Repeat every entry word for word, skipping the pictures.

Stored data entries
--------------------------------------------------

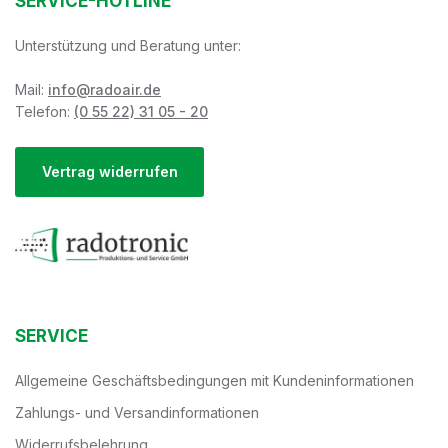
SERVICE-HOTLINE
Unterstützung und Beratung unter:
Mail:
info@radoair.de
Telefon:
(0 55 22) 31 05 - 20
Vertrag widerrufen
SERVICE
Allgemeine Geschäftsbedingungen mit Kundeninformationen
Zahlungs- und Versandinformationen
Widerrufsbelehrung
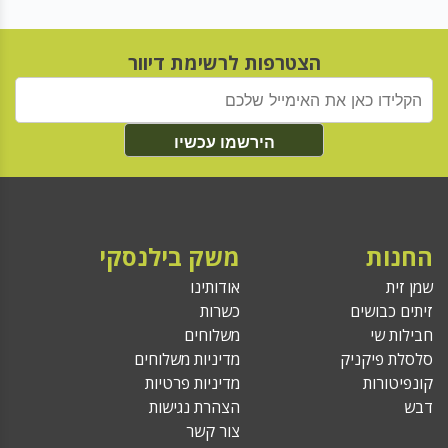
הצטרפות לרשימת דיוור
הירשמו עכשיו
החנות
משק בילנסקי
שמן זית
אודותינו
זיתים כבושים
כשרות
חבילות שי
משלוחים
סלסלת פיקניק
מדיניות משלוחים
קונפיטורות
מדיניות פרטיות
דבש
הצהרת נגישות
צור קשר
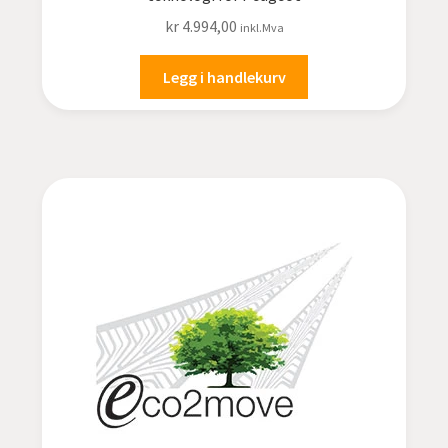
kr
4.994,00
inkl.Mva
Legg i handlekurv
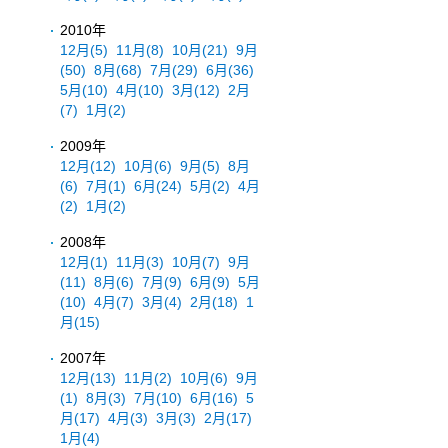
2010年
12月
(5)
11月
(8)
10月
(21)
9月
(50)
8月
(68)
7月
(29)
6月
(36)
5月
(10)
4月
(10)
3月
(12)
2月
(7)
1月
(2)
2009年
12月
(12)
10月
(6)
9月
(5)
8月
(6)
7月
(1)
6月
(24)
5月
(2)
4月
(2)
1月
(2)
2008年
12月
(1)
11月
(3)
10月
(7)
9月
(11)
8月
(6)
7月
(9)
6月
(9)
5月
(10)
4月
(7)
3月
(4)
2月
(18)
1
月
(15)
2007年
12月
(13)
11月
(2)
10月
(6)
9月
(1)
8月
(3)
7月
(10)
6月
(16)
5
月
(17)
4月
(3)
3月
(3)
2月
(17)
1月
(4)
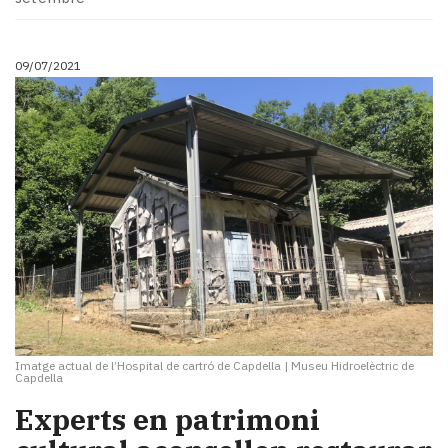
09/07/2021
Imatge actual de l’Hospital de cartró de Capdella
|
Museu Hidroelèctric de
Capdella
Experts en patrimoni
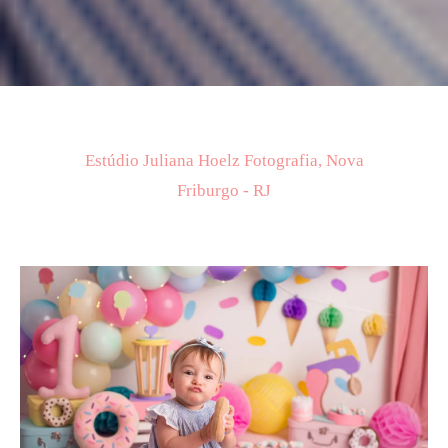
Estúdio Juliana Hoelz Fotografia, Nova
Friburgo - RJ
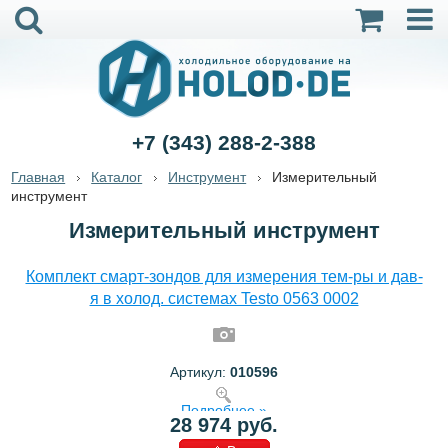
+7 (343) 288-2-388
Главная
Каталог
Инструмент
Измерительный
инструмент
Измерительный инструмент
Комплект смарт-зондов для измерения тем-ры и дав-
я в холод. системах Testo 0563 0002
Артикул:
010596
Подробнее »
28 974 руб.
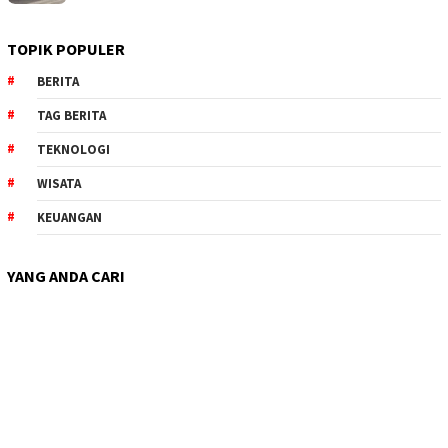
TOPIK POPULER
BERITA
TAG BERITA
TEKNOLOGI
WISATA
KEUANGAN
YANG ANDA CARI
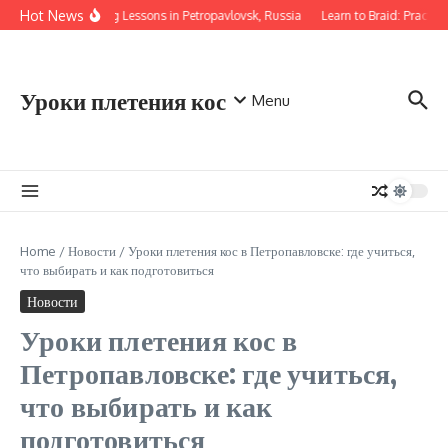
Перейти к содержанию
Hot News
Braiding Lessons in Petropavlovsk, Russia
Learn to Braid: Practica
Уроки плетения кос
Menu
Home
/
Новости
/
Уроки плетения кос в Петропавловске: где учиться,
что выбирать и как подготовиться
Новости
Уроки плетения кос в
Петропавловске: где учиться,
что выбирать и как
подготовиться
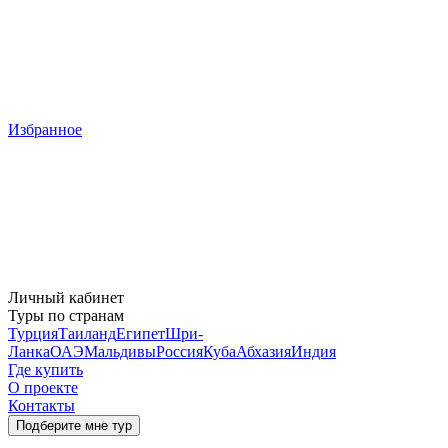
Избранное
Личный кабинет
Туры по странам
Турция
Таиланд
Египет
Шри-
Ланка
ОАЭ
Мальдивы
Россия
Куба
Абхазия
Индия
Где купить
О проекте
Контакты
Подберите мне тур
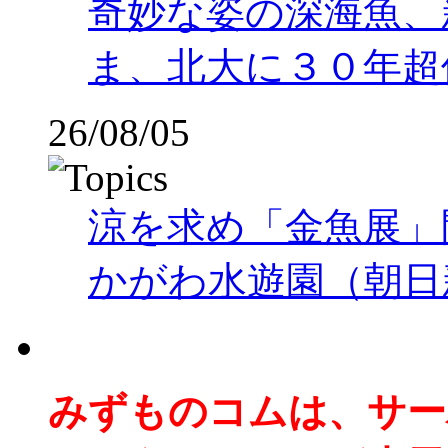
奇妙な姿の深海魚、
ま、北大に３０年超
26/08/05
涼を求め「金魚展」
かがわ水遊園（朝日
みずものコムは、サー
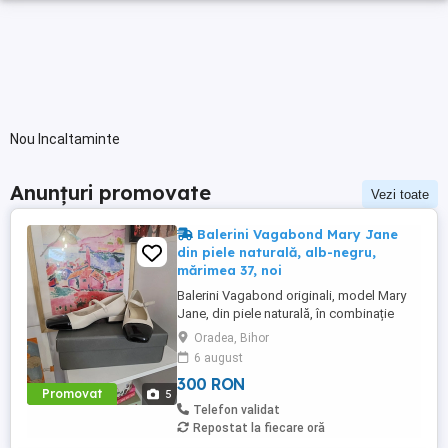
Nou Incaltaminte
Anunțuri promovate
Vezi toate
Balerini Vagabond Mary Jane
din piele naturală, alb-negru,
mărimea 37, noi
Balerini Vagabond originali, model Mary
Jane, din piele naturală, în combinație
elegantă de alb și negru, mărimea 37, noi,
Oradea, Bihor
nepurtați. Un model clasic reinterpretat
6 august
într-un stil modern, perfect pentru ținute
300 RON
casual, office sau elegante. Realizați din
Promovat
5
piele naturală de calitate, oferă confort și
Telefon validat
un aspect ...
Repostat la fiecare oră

--------------------------------------------------

_REPLY_:
SERVICE-HOTLINE
Unterstützung und Beratung unter:
Mail:
info@radoair.de
Telefon:
(0 55 22) 31 05 - 20
Vertrag widerrufen
SERVICE
Allgemeine Geschäftsbedingungen mit Kundeninformationen
Zahlungs- und Versandinformationen
Widerrufsbelehrung
הצטרפות לרשימת דיוור
הירשמו עכשיו
החנות
משק בילנסקי
שמן זית
אודותינו
זיתים כבושים
כשרות
חבילות שי
משלוחים
סלסלת פיקניק
מדיניות משלוחים
קונפיטורות
מדיניות פרטיות
דבש
הצהרת נגישות
צור קשר
kr
4.994,00
inkl.Mva
Legg i handlekurv
2010年
12月
(5)
11月
(8)
10月
(21)
9月
(50)
8月
(68)
7月
(29)
6月
(36)
5月
(10)
4月
(10)
3月
(12)
2月
(7)
1月
(2)
2009年
12月
(12)
10月
(6)
9月
(5)
8月
(6)
7月
(1)
6月
(24)
5月
(2)
4月
(2)
1月
(2)
2008年
12月
(1)
11月
(3)
10月
(7)
9月
(11)
8月
(6)
7月
(9)
6月
(9)
5月
(10)
4月
(7)
3月
(4)
2月
(18)
1
月
(15)
2007年
12月
(13)
11月
(2)
10月
(6)
9月
(1)
8月
(3)
7月
(10)
6月
(16)
5
月
(17)
4月
(3)
3月
(3)
2月
(17)
1月
(4)
09/07/2021
Imatge actual de l’Hospital de cartró de Capdella
|
Museu Hidroelèctric de
Capdella
Experts en patrimoni
Estúdio Juliana Hoelz Fotografia, Nova
Friburgo - RJ
+7 (343) 288-2-388
Главная
Каталог
Инструмент
Измерительный
инструмент
Измерительный инструмент
Комплект смарт-зондов для измерения тем-ры и дав-
я в холод. системах Testo 0563 0002
Артикул:
010596
Подробнее »
28 974 руб.
TOPIK POPULER
BERITA
TAG BERITA
TEKNOLOGI
WISATA
KEUANGAN
YANG ANDA CARI
Перейти к содержанию
Hot News
Braiding Lessons in Petropavlovsk, Russia
Learn to Braid: Practica
Уроки плетения кос
Menu
Home
/
Новости
/
Уроки плетения кос в Петропавловске: где учиться,
что выбирать и как подготовиться
Новости
Уроки плетения кос в
Петропавловске: где учиться,
что выбирать и как
подготовиться
Избранное
Личный кабинет
Туры по странам
Турция
Таиланд
Египет
Шри-
Ланка
ОАЭ
Мальдивы
Россия
Куба
Абхазия
Индия
Где купить
О проекте
Контакты
Подберите мне тур
奇妙な姿の深海魚、
ま、北大に３０年超
26/08/05
涼を求め「金魚展」
かがわ水遊園（朝日
みずものコムは、サー
Nou Incaltaminte
Anunțuri promovate
Vezi toate
Balerini Vagabond Mary Jane
din piele naturală, alb-negru,
mărimea 37, noi
Balerini Vagabond originali, model Mary
Jane, din piele naturală, în combinație
elegantă de alb și negru, mărimea 37, noi,
Oradea, Bihor
nepurtați. Un model clasic reinterpretat
6 august
într-un stil modern, perfect pentru ținute
300 RON
casual, office sau elegante. Realizați din
Promovat
5
piele naturală de calitate, oferă confort și
Telefon validat
un aspect ...
Repostat la fiecare oră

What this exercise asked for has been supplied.